- **Work request**: Leave the pictures aside and give back every entry below word for word.
(Given entries Opens)
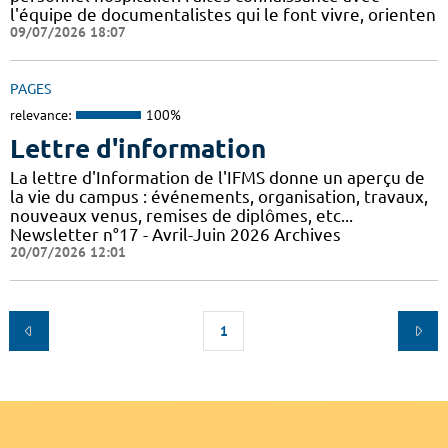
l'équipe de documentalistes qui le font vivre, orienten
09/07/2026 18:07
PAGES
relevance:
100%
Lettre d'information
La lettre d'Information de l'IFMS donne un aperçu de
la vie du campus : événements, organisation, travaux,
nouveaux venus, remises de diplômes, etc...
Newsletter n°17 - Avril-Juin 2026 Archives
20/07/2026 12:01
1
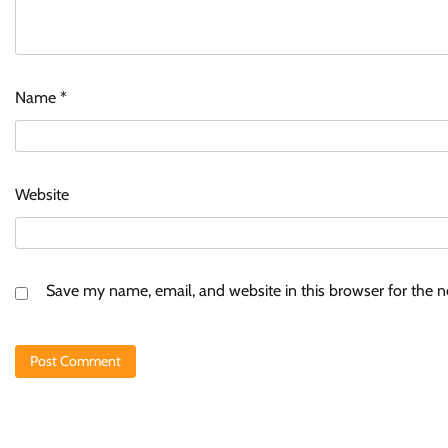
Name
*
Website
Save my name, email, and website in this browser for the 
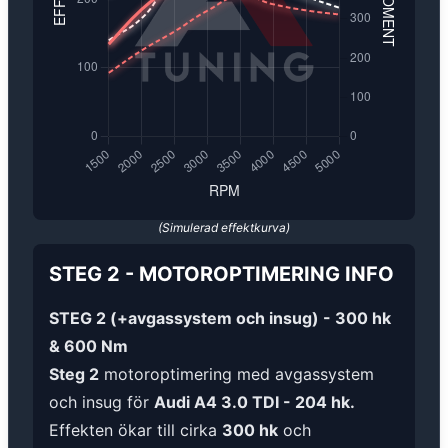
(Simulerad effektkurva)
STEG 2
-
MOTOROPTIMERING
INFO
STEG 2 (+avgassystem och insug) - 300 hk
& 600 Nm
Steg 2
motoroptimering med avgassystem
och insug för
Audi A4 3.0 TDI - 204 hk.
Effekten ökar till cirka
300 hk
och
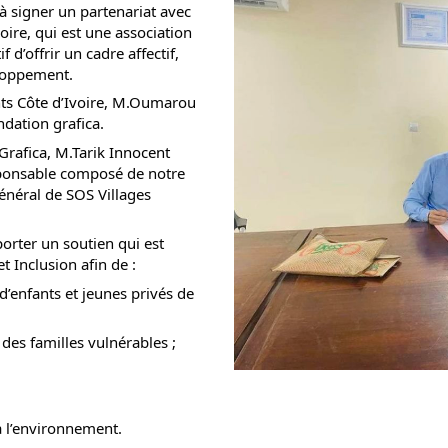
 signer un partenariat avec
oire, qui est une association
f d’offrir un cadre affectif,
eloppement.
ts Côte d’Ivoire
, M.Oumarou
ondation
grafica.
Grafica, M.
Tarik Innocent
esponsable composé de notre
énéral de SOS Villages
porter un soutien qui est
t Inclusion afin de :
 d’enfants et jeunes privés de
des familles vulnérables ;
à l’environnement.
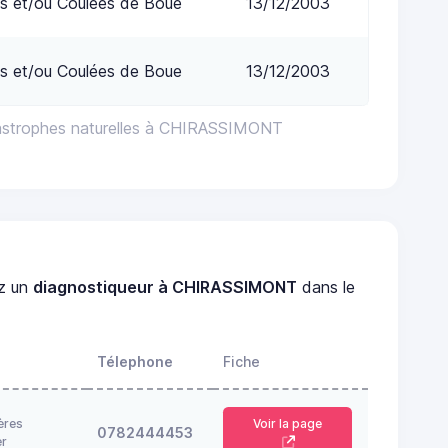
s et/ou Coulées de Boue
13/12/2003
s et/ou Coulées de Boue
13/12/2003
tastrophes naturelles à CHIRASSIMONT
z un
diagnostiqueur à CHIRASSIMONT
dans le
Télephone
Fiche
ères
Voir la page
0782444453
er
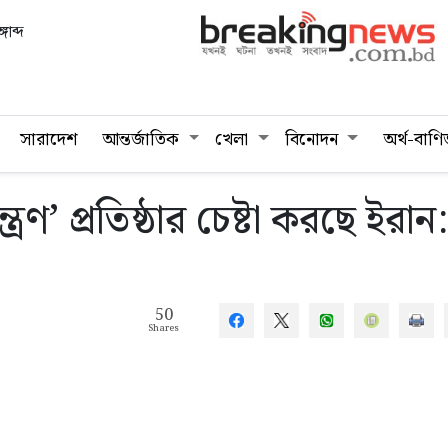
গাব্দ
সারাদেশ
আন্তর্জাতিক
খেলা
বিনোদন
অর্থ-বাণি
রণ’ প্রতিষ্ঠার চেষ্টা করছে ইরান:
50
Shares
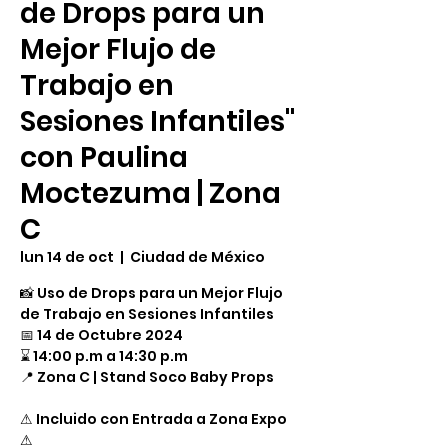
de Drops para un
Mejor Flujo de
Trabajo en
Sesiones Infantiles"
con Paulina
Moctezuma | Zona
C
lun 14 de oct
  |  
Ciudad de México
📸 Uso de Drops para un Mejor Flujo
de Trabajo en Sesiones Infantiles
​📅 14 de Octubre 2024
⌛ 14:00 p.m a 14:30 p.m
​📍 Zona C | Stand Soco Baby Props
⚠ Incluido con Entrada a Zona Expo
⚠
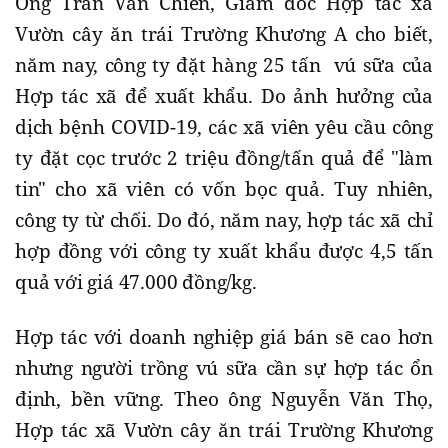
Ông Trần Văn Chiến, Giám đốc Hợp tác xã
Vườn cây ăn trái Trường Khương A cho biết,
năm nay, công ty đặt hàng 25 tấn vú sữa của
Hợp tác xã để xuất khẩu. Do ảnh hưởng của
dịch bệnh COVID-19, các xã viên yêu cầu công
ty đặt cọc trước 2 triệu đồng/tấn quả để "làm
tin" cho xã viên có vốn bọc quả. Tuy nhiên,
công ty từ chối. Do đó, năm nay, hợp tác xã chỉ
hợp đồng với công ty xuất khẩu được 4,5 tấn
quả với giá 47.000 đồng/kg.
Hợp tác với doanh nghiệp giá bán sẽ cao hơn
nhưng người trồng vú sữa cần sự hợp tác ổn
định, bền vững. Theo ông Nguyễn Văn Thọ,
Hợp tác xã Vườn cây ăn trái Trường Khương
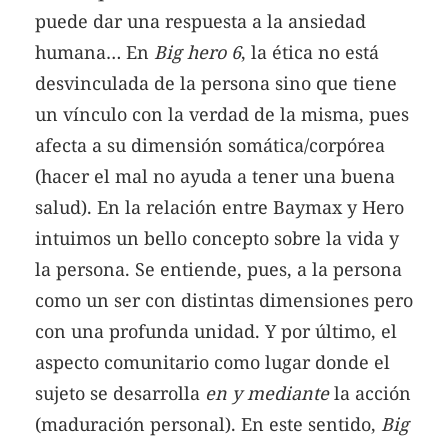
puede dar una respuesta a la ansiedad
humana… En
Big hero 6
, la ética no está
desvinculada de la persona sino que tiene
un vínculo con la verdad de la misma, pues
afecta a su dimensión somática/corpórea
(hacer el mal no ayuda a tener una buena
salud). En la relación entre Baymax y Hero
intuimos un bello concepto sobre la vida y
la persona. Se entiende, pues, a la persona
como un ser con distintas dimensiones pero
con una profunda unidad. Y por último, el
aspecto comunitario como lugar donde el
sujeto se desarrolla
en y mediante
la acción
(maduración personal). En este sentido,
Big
(Given entries Closes)
- **Result of the exercise**:
l'équipe de documentalistes qui le font vivre, orienten
09/07/2026 18:07
PAGES
relevance:
100%
Lettre d'information
La lettre d'Information de l'IFMS donne un aperçu de
la vie du campus : événements, organisation, travaux,
nouveaux venus, remises de diplômes, etc...
Newsletter n°17 - Avril-Juin 2026 Archives
20/07/2026 12:01
1
Name
*
Website
Save my name, email, and website in this browser for the 
(Simulerad effektkurva)
STEG 2
-
MOTOROPTIMERING
INFO
STEG 2 (+avgassystem och insug) - 300 hk
& 600 Nm
Steg 2
motoroptimering med avgassystem
och insug för
Audi A4 3.0 TDI - 204 hk.
Effekten ökar till cirka
300 hk
och
 signer un partenariat avec
oire, qui est une association
f d’offrir un cadre affectif,
eloppement.
ts Côte d’Ivoire
, M.Oumarou
ondation
grafica.
Grafica, M.
Tarik Innocent
esponsable composé de notre
énéral de SOS Villages
porter un soutien qui est
t Inclusion afin de :
 d’enfants et jeunes privés de
des familles vulnérables ;
à l’environnement.
s et/ou Coulées de Boue
13/12/2003
s et/ou Coulées de Boue
13/12/2003
tastrophes naturelles à CHIRASSIMONT
z un
diagnostiqueur à CHIRASSIMONT
dans le
Télephone
Fiche
ères
Voir la page
0782444453
er
গাব্দ
সারাদেশ
আন্তর্জাতিক
খেলা
বিনোদন
অর্থ-বাণি
রণ’ প্রতিষ্ঠার চেষ্টা করছে ইরান:
50
Shares
de Drops para un
Mejor Flujo de
Trabajo en
Sesiones Infantiles"
con Paulina
Moctezuma | Zona
C
lun 14 de oct
  |  
Ciudad de México
📸 Uso de Drops para un Mejor Flujo
de Trabajo en Sesiones Infantiles
​📅 14 de Octubre 2024
⌛ 14:00 p.m a 14:30 p.m
​📍 Zona C | Stand Soco Baby Props
⚠ Incluido con Entrada a Zona Expo
⚠
Ông Trần Văn Chiến, Giám đốc Hợp tác xã
Vườn cây ăn trái Trường Khương A cho biết,
năm nay, công ty đặt hàng 25 tấn vú sữa của
Hợp tác xã để xuất khẩu. Do ảnh hưởng của
dịch bệnh COVID-19, các xã viên yêu cầu công
ty đặt cọc trước 2 triệu đồng/tấn quả để "làm
tin" cho xã viên có vốn bọc quả. Tuy nhiên,
công ty từ chối. Do đó, năm nay, hợp tác xã chỉ
hợp đồng với công ty xuất khẩu được 4,5 tấn
quả với giá 47.000 đồng/kg.
Hợp tác với doanh nghiệp giá bán sẽ cao hơn
nhưng người trồng vú sữa cần sự hợp tác ổn
định, bền vững. Theo ông Nguyễn Văn Thọ,
Hợp tác xã Vườn cây ăn trái Trường Khương
puede dar una respuesta a la ansiedad
humana… En
Big hero 6
, la ética no está
desvinculada de la persona sino que tiene
un vínculo con la verdad de la misma, pues
afecta a su dimensión somática/corpórea
(hacer el mal no ayuda a tener una buena
salud). En la relación entre Baymax y Hero
intuimos un bello concepto sobre la vida y
la persona. Se entiende, pues, a la persona
como un ser con distintas dimensiones pero
con una profunda unidad. Y por último, el
aspecto comunitario como lugar donde el
sujeto se desarrolla
en y mediante
la acción
(maduración personal). En este sentido,
Big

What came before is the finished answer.